An important milestone
Dear Reader,
In October 2012, CHEOPS was selected as the first small mission in ESA’s science programme. This week, 65 months of intense work later, we are essentially ready to ship the telescope to Airbus Defense and Space in Madrid to be integrated onto the platform for a launch from Kourou in French Guyana in early 2019. Despite a continued stress and an emotional roller coaster, it is not without a certain anxiety that we see it leaving… Have we assembled everything correctly? Have we tested it extensively enough? Have we measured everything needed? Once gone, there will be no return and no repairing… Almost like with children, we do everything we can to prepare them for life and then we must let go… and hope for the best.
After ESPRESSO, the new high-precision spectrograph for the VLT, the departure of the CHEOPS telescope marks another important milestone in our efforts in developing new instruments. These represent major investments in our scientific future from which we expect important returns in the years to come in form of new data of unprecedented quality. For astronomy as well as planetary sciences being observationally driven sciences, new telescopes, satellites, and instruments are the key elements providing the bricks with which we build our understanding of the universe in which we live.
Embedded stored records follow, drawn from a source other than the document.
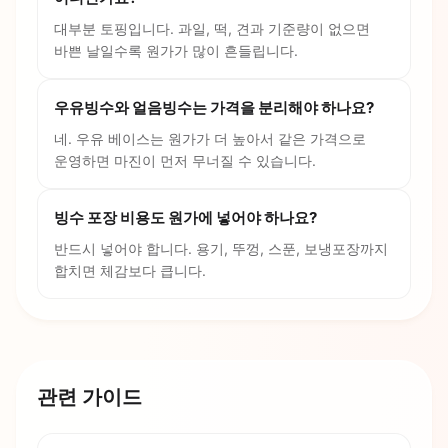
대부분 토핑입니다. 과일, 떡, 견과 기준량이 없으면
바쁜 날일수록 원가가 많이 흔들립니다.
우유빙수와 얼음빙수는 가격을 분리해야 하나요?
네. 우유 베이스는 원가가 더 높아서 같은 가격으로
운영하면 마진이 먼저 무너질 수 있습니다.
빙수 포장 비용도 원가에 넣어야 하나요?
반드시 넣어야 합니다. 용기, 뚜껑, 스푼, 보냉포장까지
합치면 체감보다 큽니다.
관련 가이드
An organisation like PlanetS provides a unique framework in which our researchers and engineers can team together not just to dream about new instruments but realize the projects by bringing them all the way to the telescope or to the space platform. In an increasingly competitive world of big science, this is never straight forward and requires significant efforts to remain on the playing field.
We hope you will enjoy the reading of this edition of the Observer.